Masowa dezercja oficerow. Ucieczka wladz 1939
"Kto odpowiada za klęskę wrześniową" Paweł Dybicz, Józef Stepień, Warszawa 2019 rok.
"Kto odpowiada za klęskę wrześniową to prezentacja zbioru tekstów i dokumentów autorstwa polityków i wojskowych oraz prawników. Powstały one w większości na potrzeby rządu emigracyjnego i pochodzą z jego archiwów. Niektóre z nich pisane były za granicą, inne w kraju – w czasie wojny i bezpośrednio po niej.

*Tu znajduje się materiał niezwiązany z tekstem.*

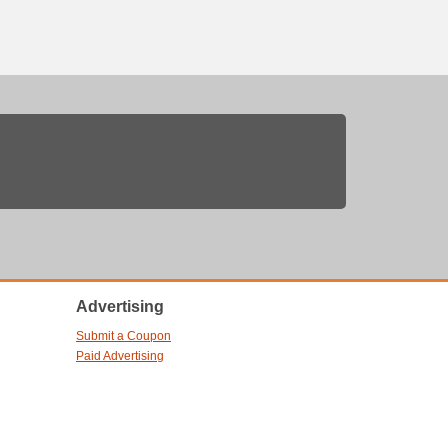
Advertising
Submit a Coupon
Paid Advertising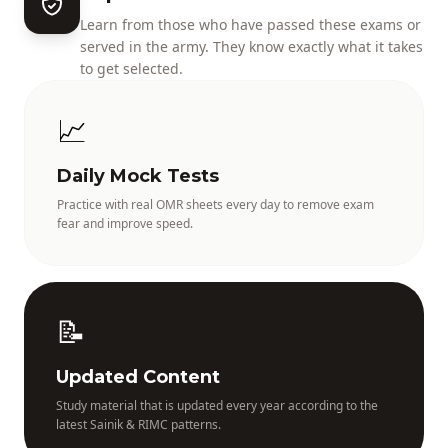
Learn from those who have passed these exams or
served in the army. They know exactly what it takes
to get selected.
📈
Daily Mock Tests
Practice with real OMR sheets every day to remove exam
fear and improve speed.
📝
Updated Content
Study material that is updated every year according to the
latest Sainik & RIMC patterns.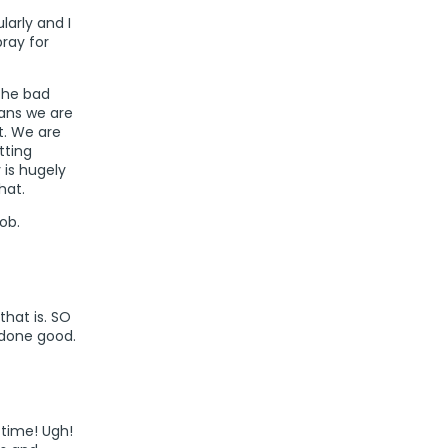
larly and I
pray for
 the bad
eans we are
at. We are
tting
 is hugely
hat.
ob.
that is. SO
 done good.
 time! Ugh!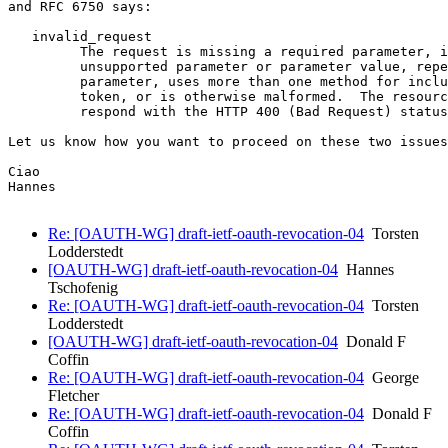
and RFC 6750 says:

   invalid_request

         The request is missing a required parameter, i
         unsupported parameter or parameter value, repe
         parameter, uses more than one method for inclu
         token, or is otherwise malformed.  The resourc
         respond with the HTTP 400 (Bad Request) status
Let us know how you want to proceed on these two issues
Ciao

Hannes

Re: [OAUTH-WG] draft-ietf-oauth-revocation-04
Torsten
Lodderstedt
[OAUTH-WG] draft-ietf-oauth-revocation-04
Hannes
Tschofenig
Re: [OAUTH-WG] draft-ietf-oauth-revocation-04
Torsten
Lodderstedt
[OAUTH-WG] draft-ietf-oauth-revocation-04
Donald F
Coffin
Re: [OAUTH-WG] draft-ietf-oauth-revocation-04
George
Fletcher
Re: [OAUTH-WG] draft-ietf-oauth-revocation-04
Donald F
Coffin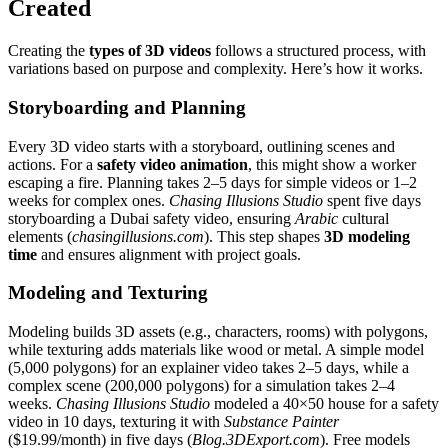
Created
Creating the
types of 3D videos
follows a structured process, with
variations based on purpose and complexity. Here’s how it works.
Storyboarding and Planning
Every 3D video starts with a storyboard, outlining scenes and
actions. For a
safety video animation
, this might show a worker
escaping a fire. Planning takes 2–5 days for simple videos or 1–2
weeks for complex ones.
Chasing Illusions Studio
spent five days
storyboarding a Dubai safety video, ensuring
Arabic
cultural
elements (
chasingillusions.com
). This step shapes
3D modeling
time
and ensures alignment with project goals.
Modeling and Texturing
Modeling builds 3D assets (e.g., characters, rooms) with polygons,
while texturing adds materials like wood or metal. A simple model
(5,000 polygons) for an explainer video takes 2–5 days, while a
complex scene (200,000 polygons) for a simulation takes 2–4
weeks.
Chasing Illusions Studio
modeled a 40×50 house for a safety
video in 10 days, texturing it with
Substance Painter
($19.99/month) in five days (
Blog.3DExport.com
). Free models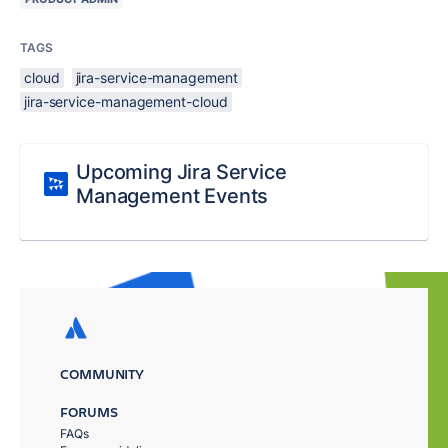
TAGS
cloud
jira-service-management
jira-service-management-cloud
Upcoming Jira Service
Management Events
COMMUNITY
FORUMS
FAQs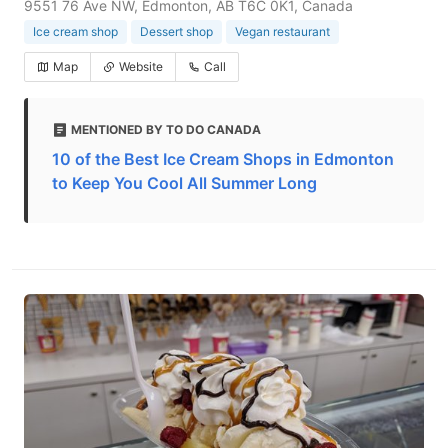
9551 76 Ave NW, Edmonton, AB T6C 0K1, Canada
Ice cream shop
Dessert shop
Vegan restaurant
Map
Website
Call
MENTIONED BY TO DO CANADA
10 of the Best Ice Cream Shops in Edmonton
to Keep You Cool All Summer Long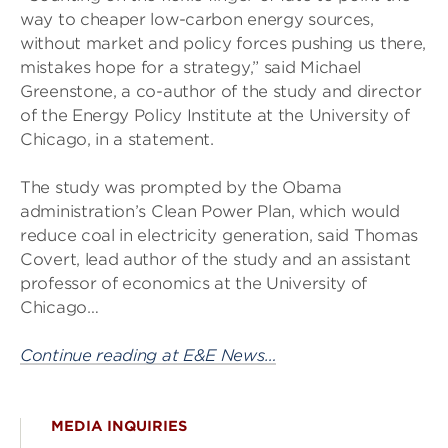
way to cheaper low-carbon energy sources,
without market and policy forces pushing us there,
mistakes hope for a strategy,” said Michael
Greenstone, a co-author of the study and director
of the Energy Policy Institute at the University of
Chicago, in a statement.
The study was prompted by the Obama
administration’s Clean Power Plan, which would
reduce coal in electricity generation, said Thomas
Covert, lead author of the study and an assistant
professor of economics at the University of
Chicago…
Continue reading at E&E News…
MEDIA INQUIRIES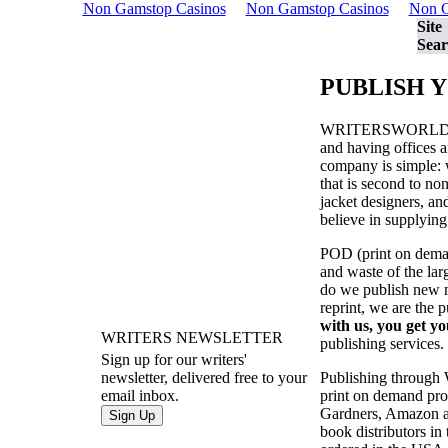
Non Gamstop Casinos
Non Gamstop Casinos
Non G
Site
Sear
PUBLISH 
WRITERSWORL
and having offices a
company is simple: w
that is second to no
jacket designers, a
believe in supplying
POD (print on demand
and waste of the la
do we publish new ma
reprint, we are the 
with us, you get yo
WRITERS NEWSLETTER
publishing services.
Sign up for our writers'
Publishing through
newsletter, delivered free to your
print on demand prod
email inbox.
Gardners, Amazon an
book distributors in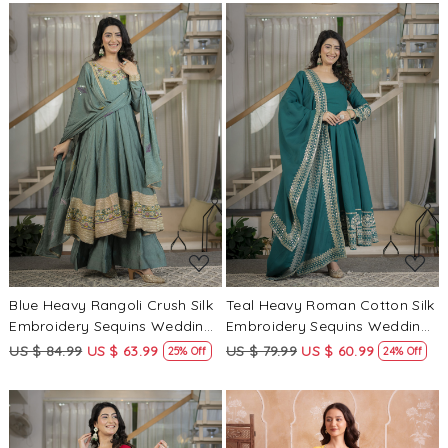
Kameez
Loading...
Loading...
Blue Heavy Rangoli Crush Silk
Teal Heavy Roman Cotton Silk
Embroidery Sequins Wedding
Embroidery Sequins Wedding
Party Festival Casual Ready
Party Festival Casual Ready
US $ 84.99
US $ 63.99
US $ 79.99
US $ 60.99
25% Off
24% Off
Anarkali Palazzo Pant Salwar
Anarkali Pant Salwar Kameez
Kameez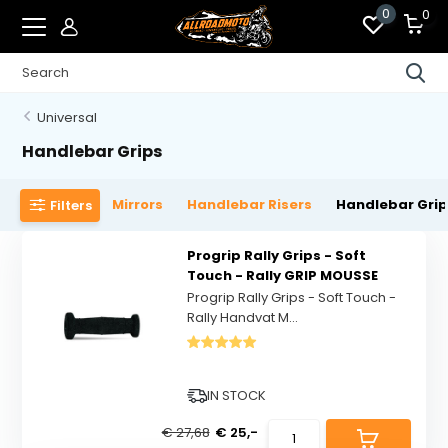
0
0
Universal
Handlebar Grips
Mirrors
Handlebar Risers
Handlebar Gri
Filters
Progrip Rally Grips - Soft
Touch - Rally GRIP MOUSSE
Progrip Rally Grips - Soft Touch -
Rally Handvat M...
IN STOCK
€ 27,68
€ 25,-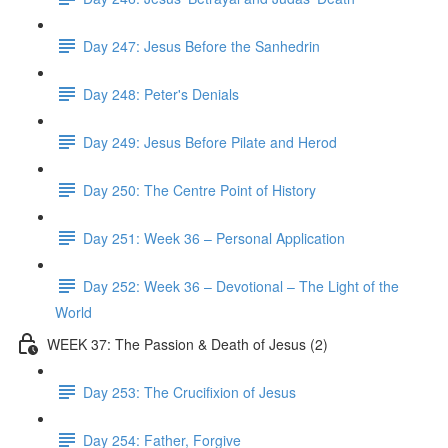
Day 247: Jesus Before the Sanhedrin
Day 248: Peter's Denials
Day 249: Jesus Before Pilate and Herod
Day 250: The Centre Point of History
Day 251: Week 36 – Personal Application
Day 252: Week 36 – Devotional – The Light of the
World
WEEK 37: The Passion & Death of Jesus (2)
Day 253: The Crucifixion of Jesus
Day 254: Father, Forgive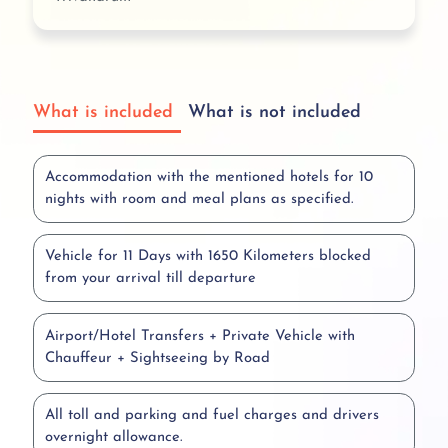
What is included
What is not included
Accommodation with the mentioned hotels for 10
nights with room and meal plans as specified.
Vehicle for 11 Days with 1650 Kilometers blocked
from your arrival till departure
Airport/Hotel Transfers + Private Vehicle with
Chauffeur + Sightseeing by Road
All toll and parking and fuel charges and drivers
overnight allowance.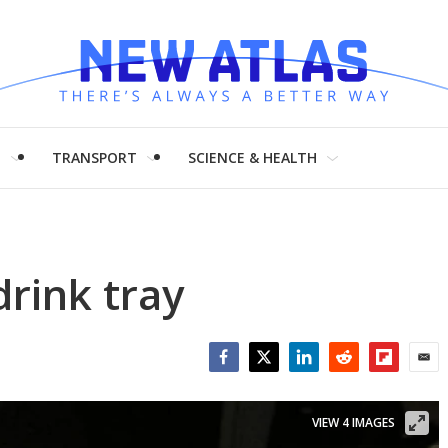
H
TRANSPORT
SCIENCE & HEALTH
drink tray
Facebook
Twitter
LinkedIn
Reddit
Flipboar
Emai
VIEW 4 IMAGES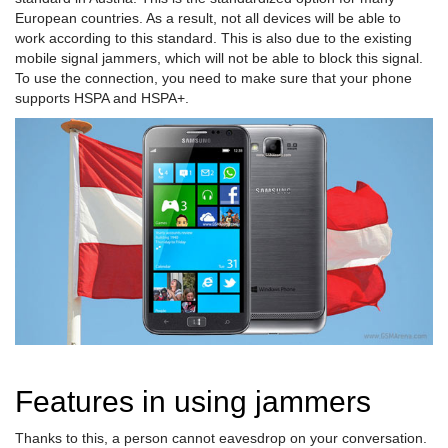
European countries. As a result, not all devices will be able to
work according to this standard. This is also due to the existing
mobile signal jammers, which will not be able to block this signal.
To use the connection, you need to make sure that your phone
supports HSPA and HSPA+.
Features in using jammers
Thanks to this, a person cannot eavesdrop on your conversation.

Dotyczą analiz przyczyn klęski wrześniowej, odpowiedzialności poszczególnych polityków (Składkowskiego, Becka, Rydza Śmigłego i innych), także ich wojennych losów.
Ich lektura dowodzi, że na emigracji sprawa odpowiedzialności za klęskę wrześniową, choć polityków i opinię publiczną interesowała, to została szybko rozmyta.
Na szczególna uwagę zasługują też dokumenty, które ujawniają okoliczności wywozu we wrześniu 1939 roku pieniędzy Skarbu Państwa i ich rozdziału między internowanymi w Rumunii oraz próby odzyskania ich przez rząd na emigracji."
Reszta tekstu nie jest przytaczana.